Title: Impromptu Bondmates
Author: Nemo the Everbeing
Rating: R: bondings, angst, violence, and all manner of craziness
Feedback: Yes, please! I'm always interested in what other people think of my writing, and especially this, being that this is my fist foray into Trek Slash. At any rate, bring it on!
Author's Note: As I mentioned before, this is my first attempt at writing Spock/McCoy. I think, honestly, that I was hesitant to write this genre because it's so close to my heart. It was what got me into slash in the first place. Finally, though, I felt that I really just had to try my hand. So, here we go: my very first Spock/McCoy story. It's going to be long, drawn out, and, I hope, completely worth it and realistic.
Disclaimer: Paramount owns them. I don't. Believe me, if I did own them, the DVD format would be considerably different. Damn them and the money they make me spend.
. . . . . . . . . .
"Why, you green-blooded, pointy-eared, unfeeling bastard!"
Commander Spock, who was renowned for his calm, was finding it more and more difficult not to snap at the irate human at his side. He had known from the off that the notion of placing them together as a diplomatic team was inadvisable, but it had not been his decision to make.
Would that it were.
"Doctor," he said evenly, "my parentage has already been established."
McCoy stared at him in consternation. Then, he expelled his breath in an angry sigh. "Dammit, Spock, it was a euphemism!"
"Pardon me, Doctor," Spock stated. "If you would not use words in a manner contrary to their definitions, then these problems wouldn't arise."
"And if you wouldn't have been so goddamn heartless, I wouldn't have called you that in the first place!"
"Yes, Doctor," the Vulcan sighed, "you would have."
McCoy considered that. "Okay, maybe so." Spock arched an eyebrow at that admission, and McCoy flushed angrily. "But that doesn't change the fact that I have a genuine point." Then, even as his compact frame seemed to swell with fury, it sagged, and the doctor sat down heavily on the concrete divider that stood in the street next to them. "Jesus," he breathed, and Spock had the feeling that, had he not been Vulcan, he would not have heard the human, "I have seen more despicable and . . . inhumane things on this planet than I ever wanted to in my entire lifetime."

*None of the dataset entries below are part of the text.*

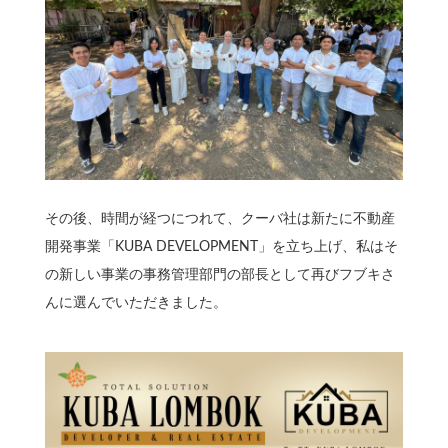
その後、時間が経つにつれて、クーバ社は新たに不動産
開発事業「KUBA DEVELOPMENT」を立ち上げ、私はそ
の新しい事業の事務管理部門の部長として再びフブキさ
んに選んでいただきました。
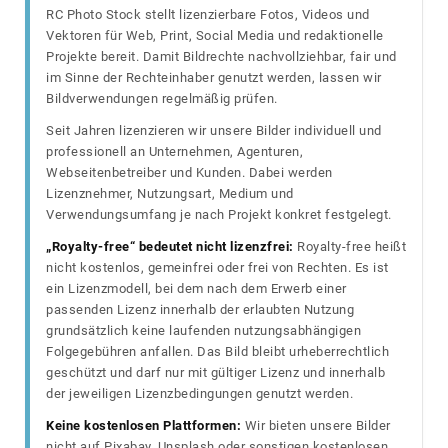
RC Photo Stock stellt lizenzierbare Fotos, Videos und
Vektoren für Web, Print, Social Media und redaktionelle
Projekte bereit. Damit Bildrechte nachvollziehbar, fair und
im Sinne der Rechteinhaber genutzt werden, lassen wir
Bildverwendungen regelmäßig prüfen.
Seit Jahren lizenzieren wir unsere Bilder individuell und
professionell an Unternehmen, Agenturen,
Webseitenbetreiber und Kunden. Dabei werden
Lizenznehmer, Nutzungsart, Medium und
Verwendungsumfang je nach Projekt konkret festgelegt.
„Royalty-free“ bedeutet nicht lizenzfrei:
Royalty-free heißt
nicht kostenlos, gemeinfrei oder frei von Rechten. Es ist
ein Lizenzmodell, bei dem nach dem Erwerb einer
passenden Lizenz innerhalb der erlaubten Nutzung
grundsätzlich keine laufenden nutzungsabhängigen
Folgegebühren anfallen. Das Bild bleibt urheberrechtlich
geschützt und darf nur mit gültiger Lizenz und innerhalb
der jeweiligen Lizenzbedingungen genutzt werden.
Keine kostenlosen Plattformen:
Wir bieten unsere Bilder
nicht auf Pixabay, Unsplash oder sonstigen kostenlosen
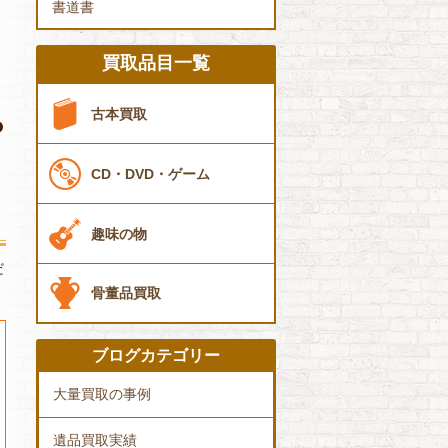
書道書
買取品目一覧
古本買取
CD・DVD・ゲーム
趣味の物
だ
骨董品買取
ブログカテゴリー
大量買取の事例
遺品買取実績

Spock had to admit, if only to himself, that the doctor had been completely accurate in that statement. Harmegeiddon II was a forgotten Federation colony near the void between the Orion Spur and the Scorpio Arm of the galaxy. Founded over one and a half centuries before and last checked on about fifty years ago, the colony was rarely visited because of its isolationist policies. Still, when parties unknown had sent out a distress call to the Federation, Starfleet had immediately dispatched the Enterprise to investigate.

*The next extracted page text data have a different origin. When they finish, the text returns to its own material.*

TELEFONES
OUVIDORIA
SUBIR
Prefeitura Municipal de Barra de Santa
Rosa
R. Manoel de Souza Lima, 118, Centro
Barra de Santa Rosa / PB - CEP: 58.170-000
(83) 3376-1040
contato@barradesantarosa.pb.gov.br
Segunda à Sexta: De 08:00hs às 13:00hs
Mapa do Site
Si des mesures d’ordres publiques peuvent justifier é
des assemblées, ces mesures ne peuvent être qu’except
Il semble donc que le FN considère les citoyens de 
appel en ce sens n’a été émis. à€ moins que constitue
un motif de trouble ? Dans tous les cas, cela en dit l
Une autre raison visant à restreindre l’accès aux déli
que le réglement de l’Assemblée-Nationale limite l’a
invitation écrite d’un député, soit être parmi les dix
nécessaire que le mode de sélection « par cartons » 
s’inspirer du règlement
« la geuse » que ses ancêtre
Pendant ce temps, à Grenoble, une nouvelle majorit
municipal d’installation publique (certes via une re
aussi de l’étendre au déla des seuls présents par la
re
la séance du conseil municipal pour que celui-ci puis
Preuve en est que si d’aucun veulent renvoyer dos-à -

And what they had found had been, as the good Doctor had phrased it, beyond the pale.
Sometime during that half-century, a formerly peaceful society had turned into a seething mass of depravity and cruelty. The government was virtually non-existent, and the only people who kept any sense of order in the single city on the arid planet were the Mafias of organized crime. Between their districts of enforced terror were areas of pure chaos ruled by gangs who raped and plundered seemingly at will.
Kirk had immediately been informed by the heads of the mafias that security forces would be killed, as would anyone armed. The only Federation representatives that could beam down and remain relatively unharmed would be a small diplomatic team.
After deliberating, Kirk had decided the two of them would represent two poles of diplomacy. It was an intelligent idea in theory, allowing one to take over where to other failed, but the actual fact of their team was . . . less satisfactory.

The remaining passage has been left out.